Original poster: "Gerry Reynolds" <gerryreynolds@xxxxxxxxxxxxx> Hi Todd,Yes. There is a simple procedure for setting the safety gap length. Some will advocate a setting of a fixed gap length, but I don't recommend this as the actual breakdown voltage is affected by the electrode geometry and the altitude you are operating at (among other environmental factors). Many would recommend disconnecting the TC primary, tank cap, and main spark gap from your NST so the only load the NST sees is the filter and the safety spark gap. You would then set each gap (one for each NST bushing) so it would just barely not fire with this almost "no load" condition. Start with a small gap size and power up the NST and see it arc across the safety gap. Power down, unplug from the power source, and then increase the gap a little. Repeat this procedure until the gap width is just barely too wide to arc. This will be your setting (one for each bushing). At this point the safety gap will arc if the voltage across the gap ever gets larger than the "no load" output voltage of the NST. If you are using a variac to drive the NST, set the safety gap with the variac at the maximum output voltage that you would want to operate at. Most would do the setting with a maximum 140Vac output from a 0-140Vac variac when 120Vac is feeding the variac. Once set, leave it alone. If during operation the safety gap fires too often, this would indicate that your main static spark gap is set too wide.

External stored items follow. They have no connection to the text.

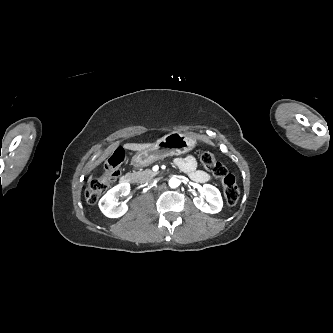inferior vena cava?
Segmentation results:
<instances>
[{"label": "inferior vena cava", "instance_id": "1", "mask_svg": "<svg viewBox=\"0 0 333 333\" xmlns=\"http://www.w3.org/2000/svg\"><path fill=\"white\" fill-rule=\"evenodd\" d=\"M154 182H155V181H151V182L149 183V185H153V184H154Z\"/></svg>", "mask_w": 333, "mask_h": 333}]
</instances>
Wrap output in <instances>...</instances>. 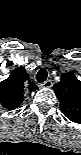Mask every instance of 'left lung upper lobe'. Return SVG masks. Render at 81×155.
<instances>
[{"label":"left lung upper lobe","instance_id":"obj_1","mask_svg":"<svg viewBox=\"0 0 81 155\" xmlns=\"http://www.w3.org/2000/svg\"><path fill=\"white\" fill-rule=\"evenodd\" d=\"M53 90L60 102L62 113L72 122H81V82L72 72L61 75Z\"/></svg>","mask_w":81,"mask_h":155}]
</instances>
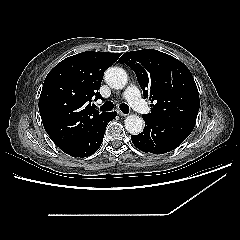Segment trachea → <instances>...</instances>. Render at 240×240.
I'll return each instance as SVG.
<instances>
[{
  "instance_id": "3493384b",
  "label": "trachea",
  "mask_w": 240,
  "mask_h": 240,
  "mask_svg": "<svg viewBox=\"0 0 240 240\" xmlns=\"http://www.w3.org/2000/svg\"><path fill=\"white\" fill-rule=\"evenodd\" d=\"M114 108V104L110 101L104 103L101 107H100V110L101 111H111L112 109ZM120 110L124 113H129V106L126 105V104H121L119 106Z\"/></svg>"
}]
</instances>
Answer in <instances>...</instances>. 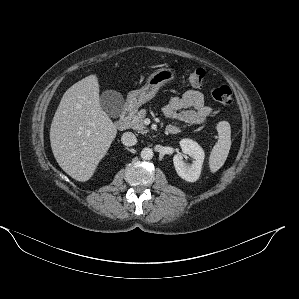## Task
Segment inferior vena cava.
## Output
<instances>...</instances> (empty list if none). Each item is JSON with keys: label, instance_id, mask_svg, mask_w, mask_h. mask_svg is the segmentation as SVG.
<instances>
[{"label": "inferior vena cava", "instance_id": "1", "mask_svg": "<svg viewBox=\"0 0 299 299\" xmlns=\"http://www.w3.org/2000/svg\"><path fill=\"white\" fill-rule=\"evenodd\" d=\"M121 141L125 146H134L137 143V138L132 132H125L121 137Z\"/></svg>", "mask_w": 299, "mask_h": 299}]
</instances>
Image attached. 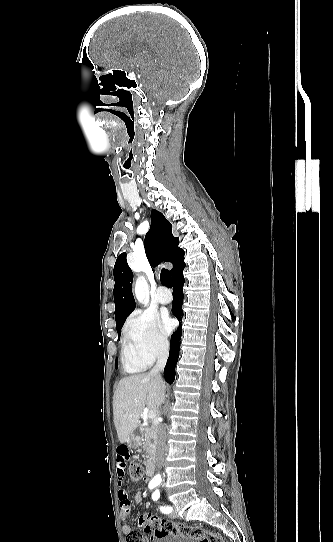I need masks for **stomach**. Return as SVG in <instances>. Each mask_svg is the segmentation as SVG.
I'll list each match as a JSON object with an SVG mask.
<instances>
[{
	"instance_id": "stomach-1",
	"label": "stomach",
	"mask_w": 333,
	"mask_h": 542,
	"mask_svg": "<svg viewBox=\"0 0 333 542\" xmlns=\"http://www.w3.org/2000/svg\"><path fill=\"white\" fill-rule=\"evenodd\" d=\"M129 448H138L141 446V432H133L129 440H127Z\"/></svg>"
}]
</instances>
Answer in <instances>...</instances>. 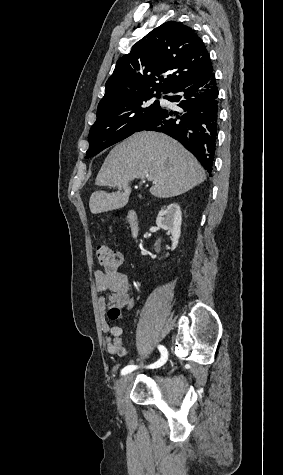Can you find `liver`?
Instances as JSON below:
<instances>
[{"label":"liver","mask_w":283,"mask_h":475,"mask_svg":"<svg viewBox=\"0 0 283 475\" xmlns=\"http://www.w3.org/2000/svg\"><path fill=\"white\" fill-rule=\"evenodd\" d=\"M145 176H152L150 194L156 198L180 196L206 180L198 160L177 140L159 132H137L111 150L95 182L123 192H93L91 214L124 208L132 192L129 182Z\"/></svg>","instance_id":"liver-1"}]
</instances>
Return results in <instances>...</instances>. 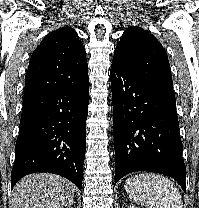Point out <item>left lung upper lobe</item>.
Masks as SVG:
<instances>
[{"mask_svg": "<svg viewBox=\"0 0 199 208\" xmlns=\"http://www.w3.org/2000/svg\"><path fill=\"white\" fill-rule=\"evenodd\" d=\"M112 62L143 79L173 89L165 49L153 35L142 28L129 27L124 31Z\"/></svg>", "mask_w": 199, "mask_h": 208, "instance_id": "5c2ea615", "label": "left lung upper lobe"}]
</instances>
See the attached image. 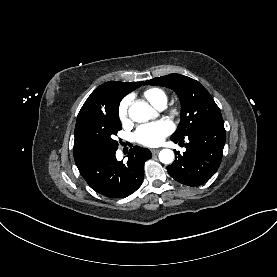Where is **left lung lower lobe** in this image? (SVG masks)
I'll return each mask as SVG.
<instances>
[{"instance_id": "obj_1", "label": "left lung lower lobe", "mask_w": 277, "mask_h": 277, "mask_svg": "<svg viewBox=\"0 0 277 277\" xmlns=\"http://www.w3.org/2000/svg\"><path fill=\"white\" fill-rule=\"evenodd\" d=\"M186 151L177 155L173 164L167 167L170 176L176 181L199 186L208 181L217 171L225 145L223 119H217L199 126L187 136ZM173 140V139H171ZM175 143L184 142L173 140Z\"/></svg>"}]
</instances>
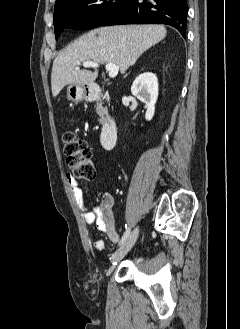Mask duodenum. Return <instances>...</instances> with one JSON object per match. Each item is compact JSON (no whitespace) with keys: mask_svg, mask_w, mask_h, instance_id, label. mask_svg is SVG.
Instances as JSON below:
<instances>
[{"mask_svg":"<svg viewBox=\"0 0 240 329\" xmlns=\"http://www.w3.org/2000/svg\"><path fill=\"white\" fill-rule=\"evenodd\" d=\"M102 89L97 84H92L86 89L85 98L87 101H98L101 98ZM118 129L116 123L106 119L101 132V144L104 149L110 150L114 147L117 139Z\"/></svg>","mask_w":240,"mask_h":329,"instance_id":"1","label":"duodenum"}]
</instances>
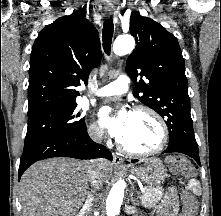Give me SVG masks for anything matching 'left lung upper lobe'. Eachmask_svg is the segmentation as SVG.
<instances>
[{
  "instance_id": "1",
  "label": "left lung upper lobe",
  "mask_w": 221,
  "mask_h": 216,
  "mask_svg": "<svg viewBox=\"0 0 221 216\" xmlns=\"http://www.w3.org/2000/svg\"><path fill=\"white\" fill-rule=\"evenodd\" d=\"M130 32L137 45L127 59L126 72L136 84L135 96L165 118L170 133L169 146L198 149L185 64L176 37L159 23L136 12L130 17ZM138 76L141 79L136 82Z\"/></svg>"
}]
</instances>
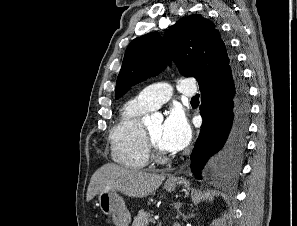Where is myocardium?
I'll return each instance as SVG.
<instances>
[{
  "label": "myocardium",
  "instance_id": "f54148a6",
  "mask_svg": "<svg viewBox=\"0 0 297 226\" xmlns=\"http://www.w3.org/2000/svg\"><path fill=\"white\" fill-rule=\"evenodd\" d=\"M143 137L148 150V153L153 161L157 163H165L169 160V156L166 155L152 140L146 127L143 128Z\"/></svg>",
  "mask_w": 297,
  "mask_h": 226
}]
</instances>
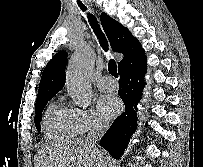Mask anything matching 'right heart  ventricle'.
Returning a JSON list of instances; mask_svg holds the SVG:
<instances>
[{
	"label": "right heart ventricle",
	"mask_w": 203,
	"mask_h": 167,
	"mask_svg": "<svg viewBox=\"0 0 203 167\" xmlns=\"http://www.w3.org/2000/svg\"><path fill=\"white\" fill-rule=\"evenodd\" d=\"M43 132L49 141L66 142L77 135L70 109L57 103H52L43 119Z\"/></svg>",
	"instance_id": "e07e8e85"
}]
</instances>
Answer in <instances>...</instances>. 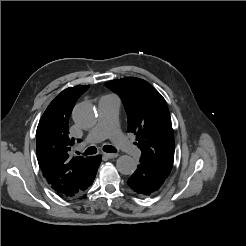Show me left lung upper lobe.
Masks as SVG:
<instances>
[{"label":"left lung upper lobe","instance_id":"1","mask_svg":"<svg viewBox=\"0 0 246 246\" xmlns=\"http://www.w3.org/2000/svg\"><path fill=\"white\" fill-rule=\"evenodd\" d=\"M105 86L117 93L128 116V132L136 135L145 160L170 173L174 161V134L165 99L145 80L128 77L108 81Z\"/></svg>","mask_w":246,"mask_h":246}]
</instances>
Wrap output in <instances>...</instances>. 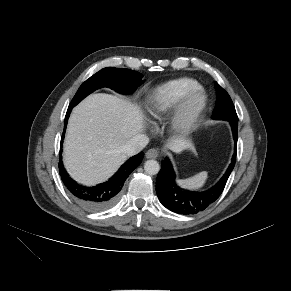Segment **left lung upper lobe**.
Wrapping results in <instances>:
<instances>
[{
  "mask_svg": "<svg viewBox=\"0 0 291 291\" xmlns=\"http://www.w3.org/2000/svg\"><path fill=\"white\" fill-rule=\"evenodd\" d=\"M215 88L217 101L212 118L218 119L221 117V115H225L230 118L238 119L235 107L228 93L217 82H215Z\"/></svg>",
  "mask_w": 291,
  "mask_h": 291,
  "instance_id": "obj_1",
  "label": "left lung upper lobe"
}]
</instances>
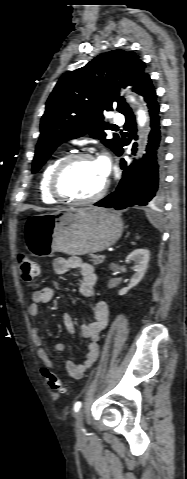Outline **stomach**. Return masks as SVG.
Masks as SVG:
<instances>
[{
  "label": "stomach",
  "instance_id": "stomach-1",
  "mask_svg": "<svg viewBox=\"0 0 187 479\" xmlns=\"http://www.w3.org/2000/svg\"><path fill=\"white\" fill-rule=\"evenodd\" d=\"M122 232L123 222L117 214L93 206L35 214L24 225L26 245L37 257H48L54 252H100L115 244Z\"/></svg>",
  "mask_w": 187,
  "mask_h": 479
}]
</instances>
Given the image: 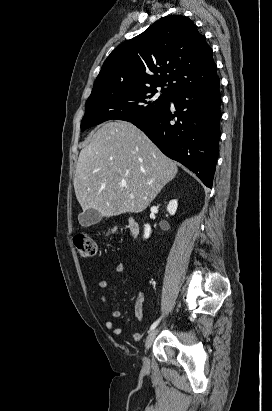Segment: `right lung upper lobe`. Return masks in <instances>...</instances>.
<instances>
[{
    "label": "right lung upper lobe",
    "mask_w": 272,
    "mask_h": 411,
    "mask_svg": "<svg viewBox=\"0 0 272 411\" xmlns=\"http://www.w3.org/2000/svg\"><path fill=\"white\" fill-rule=\"evenodd\" d=\"M218 78L207 45L193 22L181 15L162 18L115 48L104 62L92 92L119 87H163L172 95Z\"/></svg>",
    "instance_id": "cb5924a9"
}]
</instances>
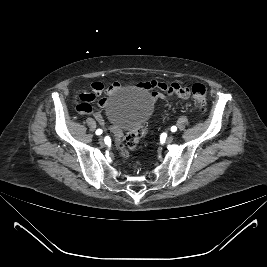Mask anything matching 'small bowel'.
Here are the masks:
<instances>
[{
	"mask_svg": "<svg viewBox=\"0 0 267 267\" xmlns=\"http://www.w3.org/2000/svg\"><path fill=\"white\" fill-rule=\"evenodd\" d=\"M139 88L145 90H151L150 100L152 104L158 103L160 100L164 99V94L175 93L178 97L186 99L188 98L190 91L187 87L182 86L178 83L172 82L168 83L163 80H150L136 85ZM118 88V84H111L110 86H105L101 82H94L91 85V91L82 93L79 96V102L76 105V109L80 113L93 114L97 121L102 122L103 117L101 112L95 110L91 103L97 99L102 93L110 94ZM107 100L101 99L99 101L100 106H105Z\"/></svg>",
	"mask_w": 267,
	"mask_h": 267,
	"instance_id": "c3829d8e",
	"label": "small bowel"
}]
</instances>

Reduce the main gap setting until the safety doesn't fire or fires only occasionally.
Gerry R.
Original poster: "Todd Reeve" <todd.reeve@xxxxxxxxxxxx>I am putting together a Terry filter for my coil as we speak. I realize how important the gap width is but I am unsure how to determine the proper gap width.I am using a 15kV/60mA nst. Can anyone suggest the proper method to determine the gap width?